_WHAT YOU HAVE TO DO_.
Could you transcribe all the entries exactly, omitting the pictures?

Rendered page images:
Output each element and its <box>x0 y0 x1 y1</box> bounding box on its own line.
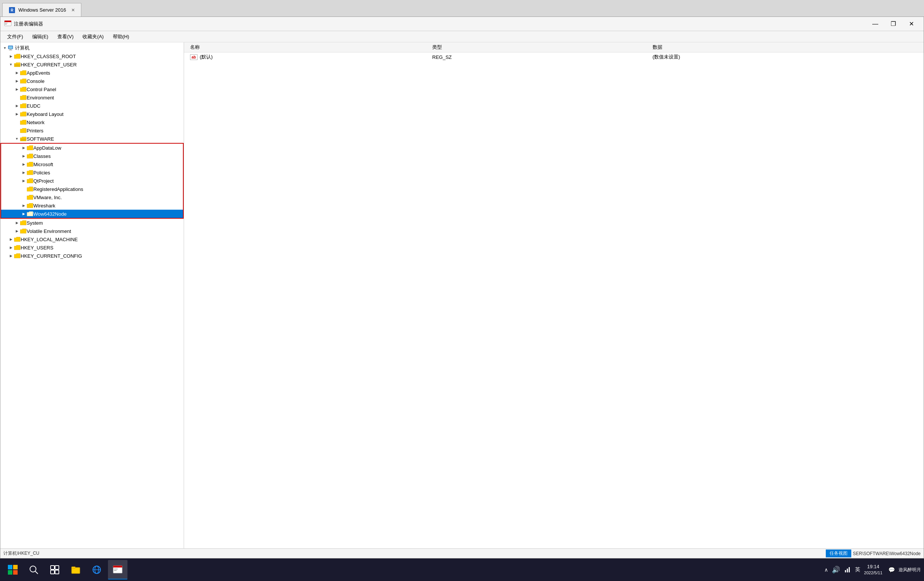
speaker-icon[interactable]: 🔊 <box>832 566 840 574</box>
table-row[interactable]: ab (默认) REG_SZ (数值未设置) <box>184 53 924 62</box>
expand-appevents[interactable] <box>14 70 20 76</box>
svg-rect-30 <box>847 569 848 573</box>
vmware-label: VMware, Inc. <box>33 195 62 200</box>
expand-wow6432[interactable] <box>21 211 26 217</box>
folder-icon-vmware <box>26 194 33 200</box>
folder-icon-wireshark <box>26 202 33 209</box>
hidden-icons-button[interactable]: ∧ <box>824 567 828 573</box>
ime-indicator[interactable]: 英 <box>855 566 860 573</box>
col-type[interactable]: 类型 <box>426 42 647 53</box>
tree-node-appdatalow[interactable]: AppDataLow <box>1 144 183 152</box>
console-label: Console <box>26 78 45 84</box>
close-button[interactable]: ✕ <box>903 18 920 30</box>
tree-panel[interactable]: 计算机 HKEY_CLASSES_ROOT <box>0 42 184 548</box>
expand-hklm[interactable] <box>8 236 14 242</box>
tree-node-classes[interactable]: Classes <box>1 152 183 160</box>
folder-icon-console <box>20 78 26 84</box>
tree-node-microsoft[interactable]: Microsoft <box>1 160 183 169</box>
tree-node-environment[interactable]: Environment <box>0 93 184 102</box>
regedit-taskbar-button[interactable] <box>108 560 127 579</box>
system-label: System <box>26 220 43 226</box>
expand-hkcc[interactable] <box>8 253 14 259</box>
network-icon[interactable] <box>844 566 851 574</box>
tree-node-computer[interactable]: 计算机 <box>0 44 184 52</box>
task-view-button[interactable] <box>45 560 64 579</box>
tree-node-hku[interactable]: HKEY_USERS <box>0 243 184 252</box>
tab-windows-server[interactable]: R Windows Server 2016 ✕ <box>2 3 81 17</box>
expand-eudc[interactable] <box>14 103 20 109</box>
tree-node-system[interactable]: System <box>0 218 184 227</box>
menu-edit[interactable]: 编辑(E) <box>28 32 52 41</box>
computer-label: 计算机 <box>15 45 30 51</box>
hkcr-label: HKEY_CLASSES_ROOT <box>21 54 76 59</box>
tree-node-hkcu[interactable]: HKEY_CURRENT_USER <box>0 60 184 69</box>
tree-node-eudc[interactable]: EUDC <box>0 102 184 110</box>
tree-node-wow6432[interactable]: Wow6432Node <box>1 210 183 218</box>
tree-node-printers[interactable]: Printers <box>0 126 184 135</box>
notification-icon[interactable]: 💬 <box>888 567 895 573</box>
tree-node-software[interactable]: SOFTWARE <box>0 135 184 143</box>
taskbar: ∧ 🔊 英 19:14 2022/5/11 💬 遊风醉明月 <box>0 558 924 581</box>
tree-node-appevents[interactable]: AppEvents <box>0 69 184 77</box>
status-task-view[interactable]: 任务视图 <box>826 550 851 557</box>
tree-node-policies[interactable]: Policies <box>1 169 183 177</box>
expand-volatile[interactable] <box>14 228 20 234</box>
folder-icon-keyboardlayout <box>20 111 26 117</box>
main-content: 计算机 HKEY_CLASSES_ROOT <box>0 42 924 548</box>
system-tray: ∧ 🔊 英 19:14 2022/5/11 💬 遊风醉明月 <box>824 564 921 575</box>
tree-node-network[interactable]: Network <box>0 118 184 126</box>
folder-icon-network <box>20 119 26 125</box>
tree-node-controlpanel[interactable]: Control Panel <box>0 85 184 93</box>
expand-network <box>14 119 20 125</box>
expand-policies[interactable] <box>21 169 26 175</box>
expand-hku[interactable] <box>8 245 14 250</box>
expand-hkcr[interactable] <box>8 53 14 59</box>
folder-icon-registeredapps <box>26 186 33 192</box>
expand-wireshark[interactable] <box>21 202 26 209</box>
col-name[interactable]: 名称 <box>184 42 426 53</box>
taskbar-clock[interactable]: 19:14 2022/5/11 <box>864 564 883 575</box>
expand-computer[interactable] <box>2 45 8 51</box>
tree-node-qtproject[interactable]: QtProject <box>1 177 183 185</box>
tree-node-vmware[interactable]: VMware, Inc. <box>1 193 183 202</box>
expand-console[interactable] <box>14 78 20 84</box>
minimize-button[interactable]: — <box>867 18 884 30</box>
svg-rect-26 <box>113 566 122 568</box>
search-button[interactable] <box>24 560 43 579</box>
expand-keyboardlayout[interactable] <box>14 111 20 117</box>
ab-icon: ab <box>190 55 198 60</box>
tab-close-button[interactable]: ✕ <box>71 8 75 13</box>
expand-software[interactable] <box>14 136 20 142</box>
expand-qtproject[interactable] <box>21 178 26 184</box>
folder-icon-hkcu <box>14 61 21 68</box>
tree-node-hkcc[interactable]: HKEY_CURRENT_CONFIG <box>0 252 184 260</box>
expand-environment <box>14 94 20 101</box>
expand-appdatalow[interactable] <box>21 145 26 151</box>
menu-file[interactable]: 文件(F) <box>3 32 27 41</box>
menu-favorites[interactable]: 收藏夹(A) <box>79 32 107 41</box>
col-data[interactable]: 数据 <box>647 42 924 53</box>
tree-node-volatile[interactable]: Volatile Environment <box>0 227 184 235</box>
menu-view[interactable]: 查看(V) <box>54 32 77 41</box>
expand-classes[interactable] <box>21 153 26 159</box>
row-type: REG_SZ <box>426 53 647 62</box>
explorer-button[interactable] <box>66 560 86 579</box>
status-path: 计算机\HKEY_CU <box>3 550 824 557</box>
menu-help[interactable]: 帮助(H) <box>109 32 133 41</box>
expand-controlpanel[interactable] <box>14 86 20 92</box>
tree-node-console[interactable]: Console <box>0 77 184 85</box>
tree-node-registeredapps[interactable]: RegisteredApplications <box>1 185 183 193</box>
ie-button[interactable] <box>87 560 106 579</box>
tree-node-keyboardlayout[interactable]: Keyboard Layout <box>0 110 184 118</box>
classes-label: Classes <box>33 153 51 159</box>
expand-microsoft[interactable] <box>21 161 26 167</box>
tree-node-wireshark[interactable]: Wireshark <box>1 202 183 210</box>
expand-system[interactable] <box>14 220 20 226</box>
maximize-button[interactable]: ❐ <box>884 18 902 30</box>
tree-node-hklm[interactable]: HKEY_LOCAL_MACHINE <box>0 235 184 243</box>
expand-hkcu[interactable] <box>8 61 14 68</box>
tree-node-hkcr[interactable]: HKEY_CLASSES_ROOT <box>0 52 184 60</box>
start-button[interactable] <box>3 560 23 579</box>
highlight-group: AppDataLow Classes <box>0 143 184 218</box>
title-bar-controls: — ❐ ✕ <box>867 18 920 30</box>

_ANSWER FOR THIS EXERCISE_.
Output each element and its <box>x0 y0 x1 y1</box> bounding box on its own line.
speaker-icon[interactable]: 🔊 <box>832 566 840 574</box>
table-row[interactable]: ab (默认) REG_SZ (数值未设置) <box>184 53 924 62</box>
expand-appevents[interactable] <box>14 70 20 76</box>
svg-rect-30 <box>847 569 848 573</box>
vmware-label: VMware, Inc. <box>33 195 62 200</box>
expand-wow6432[interactable] <box>21 211 26 217</box>
folder-icon-vmware <box>26 194 33 200</box>
folder-icon-wireshark <box>26 202 33 209</box>
hidden-icons-button[interactable]: ∧ <box>824 567 828 573</box>
ime-indicator[interactable]: 英 <box>855 566 860 573</box>
col-type[interactable]: 类型 <box>426 42 647 53</box>
tree-node-appdatalow[interactable]: AppDataLow <box>1 144 183 152</box>
console-label: Console <box>26 78 45 84</box>
close-button[interactable]: ✕ <box>903 18 920 30</box>
tree-panel[interactable]: 计算机 HKEY_CLASSES_ROOT <box>0 42 184 548</box>
expand-hklm[interactable] <box>8 236 14 242</box>
tree-node-classes[interactable]: Classes <box>1 152 183 160</box>
folder-icon-console <box>20 78 26 84</box>
tree-node-microsoft[interactable]: Microsoft <box>1 160 183 169</box>
tree-node-environment[interactable]: Environment <box>0 93 184 102</box>
regedit-taskbar-button[interactable] <box>108 560 127 579</box>
system-label: System <box>26 220 43 226</box>
expand-hkcc[interactable] <box>8 253 14 259</box>
network-icon[interactable] <box>844 566 851 574</box>
tree-node-computer[interactable]: 计算机 <box>0 44 184 52</box>
task-view-button[interactable] <box>45 560 64 579</box>
tree-node-hku[interactable]: HKEY_USERS <box>0 243 184 252</box>
tab-windows-server[interactable]: R Windows Server 2016 ✕ <box>2 3 81 17</box>
expand-eudc[interactable] <box>14 103 20 109</box>
tree-node-system[interactable]: System <box>0 218 184 227</box>
menu-edit[interactable]: 编辑(E) <box>28 32 52 41</box>
computer-label: 计算机 <box>15 45 30 51</box>
hkcr-label: HKEY_CLASSES_ROOT <box>21 54 76 59</box>
tree-node-hkcu[interactable]: HKEY_CURRENT_USER <box>0 60 184 69</box>
tree-node-eudc[interactable]: EUDC <box>0 102 184 110</box>
tree-node-wow6432[interactable]: Wow6432Node <box>1 210 183 218</box>
tree-node-printers[interactable]: Printers <box>0 126 184 135</box>
notification-icon[interactable]: 💬 <box>888 567 895 573</box>
tree-node-software[interactable]: SOFTWARE <box>0 135 184 143</box>
taskbar: ∧ 🔊 英 19:14 2022/5/11 💬 遊风醉明月 <box>0 558 924 581</box>
tree-node-appevents[interactable]: AppEvents <box>0 69 184 77</box>
status-task-view[interactable]: 任务视图 <box>826 550 851 557</box>
tree-node-policies[interactable]: Policies <box>1 169 183 177</box>
expand-volatile[interactable] <box>14 228 20 234</box>
folder-icon-keyboardlayout <box>20 111 26 117</box>
main-content: 计算机 HKEY_CLASSES_ROOT <box>0 42 924 548</box>
system-tray: ∧ 🔊 英 19:14 2022/5/11 💬 遊风醉明月 <box>824 564 921 575</box>
tree-node-network[interactable]: Network <box>0 118 184 126</box>
folder-icon-network <box>20 119 26 125</box>
tree-node-controlpanel[interactable]: Control Panel <box>0 85 184 93</box>
expand-network <box>14 119 20 125</box>
expand-policies[interactable] <box>21 169 26 175</box>
expand-hku[interactable] <box>8 245 14 250</box>
expand-hkcr[interactable] <box>8 53 14 59</box>
folder-icon-registeredapps <box>26 186 33 192</box>
expand-wireshark[interactable] <box>21 202 26 209</box>
col-name[interactable]: 名称 <box>184 42 426 53</box>
taskbar-clock[interactable]: 19:14 2022/5/11 <box>864 564 883 575</box>
expand-computer[interactable] <box>2 45 8 51</box>
tree-node-qtproject[interactable]: QtProject <box>1 177 183 185</box>
tree-node-vmware[interactable]: VMware, Inc. <box>1 193 183 202</box>
expand-console[interactable] <box>14 78 20 84</box>
minimize-button[interactable]: — <box>867 18 884 30</box>
svg-rect-26 <box>113 566 122 568</box>
search-button[interactable] <box>24 560 43 579</box>
expand-keyboardlayout[interactable] <box>14 111 20 117</box>
ab-icon: ab <box>190 55 198 60</box>
tab-close-button[interactable]: ✕ <box>71 8 75 13</box>
expand-software[interactable] <box>14 136 20 142</box>
expand-qtproject[interactable] <box>21 178 26 184</box>
folder-icon-hkcu <box>14 61 21 68</box>
tree-node-hkcc[interactable]: HKEY_CURRENT_CONFIG <box>0 252 184 260</box>
expand-environment <box>14 94 20 101</box>
expand-appdatalow[interactable] <box>21 145 26 151</box>
menu-file[interactable]: 文件(F) <box>3 32 27 41</box>
menu-favorites[interactable]: 收藏夹(A) <box>79 32 107 41</box>
col-data[interactable]: 数据 <box>647 42 924 53</box>
tree-node-volatile[interactable]: Volatile Environment <box>0 227 184 235</box>
menu-view[interactable]: 查看(V) <box>54 32 77 41</box>
expand-classes[interactable] <box>21 153 26 159</box>
row-type: REG_SZ <box>426 53 647 62</box>
explorer-button[interactable] <box>66 560 86 579</box>
status-path: 计算机\HKEY_CU <box>3 550 824 557</box>
menu-help[interactable]: 帮助(H) <box>109 32 133 41</box>
expand-controlpanel[interactable] <box>14 86 20 92</box>
tree-node-console[interactable]: Console <box>0 77 184 85</box>
tree-node-registeredapps[interactable]: RegisteredApplications <box>1 185 183 193</box>
ie-button[interactable] <box>87 560 106 579</box>
tree-node-keyboardlayout[interactable]: Keyboard Layout <box>0 110 184 118</box>
classes-label: Classes <box>33 153 51 159</box>
expand-microsoft[interactable] <box>21 161 26 167</box>
tree-node-wireshark[interactable]: Wireshark <box>1 202 183 210</box>
expand-system[interactable] <box>14 220 20 226</box>
maximize-button[interactable]: ❐ <box>884 18 902 30</box>
tree-node-hklm[interactable]: HKEY_LOCAL_MACHINE <box>0 235 184 243</box>
expand-hkcu[interactable] <box>8 61 14 68</box>
tree-node-hkcr[interactable]: HKEY_CLASSES_ROOT <box>0 52 184 60</box>
start-button[interactable] <box>3 560 23 579</box>
highlight-group: AppDataLow Classes <box>0 143 184 218</box>
title-bar-controls: — ❐ ✕ <box>867 18 920 30</box>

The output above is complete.